Malik’s outburst is not just an indictment of the Modi government but also a self-confession of being a silent partner in at least some of the wrongdoings. “How could I object,” he said about the Article 370 revocation, “It was their decision…how was I concerned.” Clearly, as a governor, he forgot his obligation of being guided by the constitution and protecting constitutional propriety. Instead, he chose to be dictated by the ideological whims of the Modi government. 

Even on Pulwama, as per his own admission, he understood that Modi wanted to use the attack for electoral dividends and thus chose to be silent. In his silence, he played the role of a tacit approver. Any governor with a bit of a spine would have raised objections or resigned. If he could put his foot down to corrupt deals, as Malik claims he did, he could well have stood up to the deliberate neglect of important questions related to security.  

This is not the first time that Malik has betrayed his weakness of his unquestioned loyalty to the ruling party.
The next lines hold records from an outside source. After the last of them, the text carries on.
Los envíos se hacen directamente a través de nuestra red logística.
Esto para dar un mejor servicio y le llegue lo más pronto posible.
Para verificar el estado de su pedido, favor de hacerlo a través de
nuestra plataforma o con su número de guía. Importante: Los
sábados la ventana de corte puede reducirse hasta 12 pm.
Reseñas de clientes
In November 2018, he had unceremoniously dissolved the J&K legislative assembly, two years before the end of its tenure without any reasonable grounds. He had become the butt of many jokes when he blamed the fiasco on a non-functional fax machine at the Raj Bhawan and a missing ‘rasoyia’. In his latest interview, he reiterated the same and ended up tying himself in knots without a cogent explanation. 

He was equally evasive about the crackdown on journalists after August 2019. Summons, raids and arrests of journalists were lesser heard about till Malik was in office until October 2019. But they were not unknown.
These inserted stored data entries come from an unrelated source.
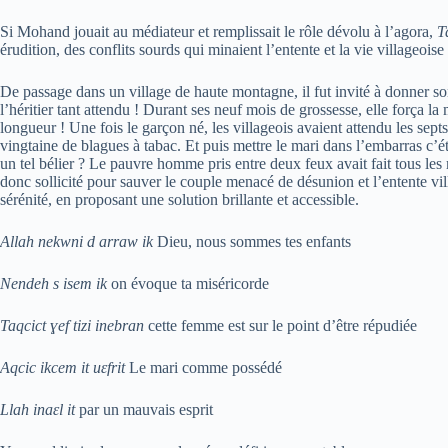
Si Mohand jouait au médiateur et remplissait le rôle dévolu à l’agora,
T
érudition, des conflits sourds qui minaient l’entente et la vie villageoise 
De passage dans un village de haute montagne, il fut invité à donner s
l’héritier tant attendu ! Durant ses neuf mois de grossesse, elle força 
longueur ! Une fois le garçon né, les villageois avaient attendu les sept
vingtaine de blagues à tabac. Et puis mettre le mari dans l’embarras c’éta
un tel bélier ? Le pauvre homme pris entre deux feux avait fait tous les 
donc sollicité pour sauver le couple menacé de désunion et l’entente vill
sérénité, en proposant une solution brillante et accessible.
Allah nekwni d arraw ik
Dieu, nous sommes tes enfants
Nendeh s isem ik
on évoque ta miséricorde
Taqcict ɣef tizi inebran
cette femme est sur le point d’être répudiée
Aqcic ikcem it uɛfrit
Le mari comme possédé
Llah inaɛl it
par un mauvais esprit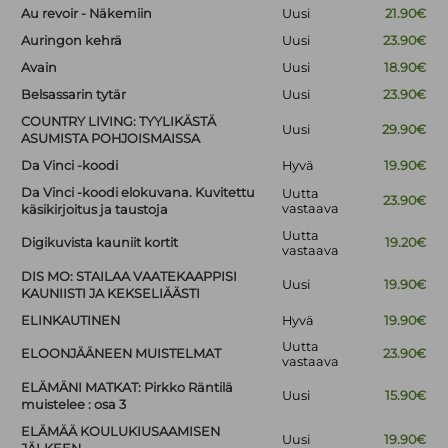
Au revoir - Näkemiin
Uusi
21.90€
Auringon kehrä
Uusi
23.90€
Avain
Uusi
18.90€
Belsassarin tytär
Uusi
23.90€
COUNTRY LIVING: TYYLIKÄSTÄ
Uusi
29.90€
ASUMISTA POHJOISMAISSA
Da Vinci -koodi
Hyvä
19.90€
Da Vinci -koodi elokuvana. Kuvitettu
Uutta
23.90€
vastaava
käsikirjoitus ja taustoja
Uutta
Digikuvista kauniit kortit
19.20€
vastaava
DIS MO: STAILAA VAATEKAAPPISI
Uusi
19.90€
KAUNIISTI JA KEKSELIÄÄSTI
ELINKAUTINEN
Hyvä
19.90€
Uutta
ELOONJÄÄNEEN MUISTELMAT
23.90€
vastaava
ELÄMÄNI MATKAT: Pirkko Räntilä
Uusi
15.90€
muistelee : osa 3
ELÄMÄÄ KOULUKIUSAAMISEN
Uusi
19.90€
Malik also presided over the stringent internet and mobile phone blockade which had a chilling impact on journalists, compelling them to work out of internet kiosks run by the government under complete surveillance. He chose to justify the internet shutdown and spoke about regular official press briefings (where journalists were not even allowed to ask questions) as if journalism survives only on what officials say.

Malik, who allowed the flagrant abuse of his gubernatorial powers to please his bosses, is not above the board. But his charges against the government are even more grievous. 

Similar questions about corruption, security breach and constitutional legality of Article 370 revocation have been raised also by journalists, strategic experts and critics of the government. But this time they have come from a man who held a constitutional position and was close to the power circuits. 

These allegations, true or otherwise, can’t and must not be ignored. Only a thorough, credible and independent probe can now bring out the truth and put the matter to rest. The public of India has a right to know the truth about how the government deals with serious matters of federal authority, national security and corruption. 

The writer is the executive editor of Kashmir Times and author of ‘A Dismantled State: The Untold Story of Kashmir After Article 370’.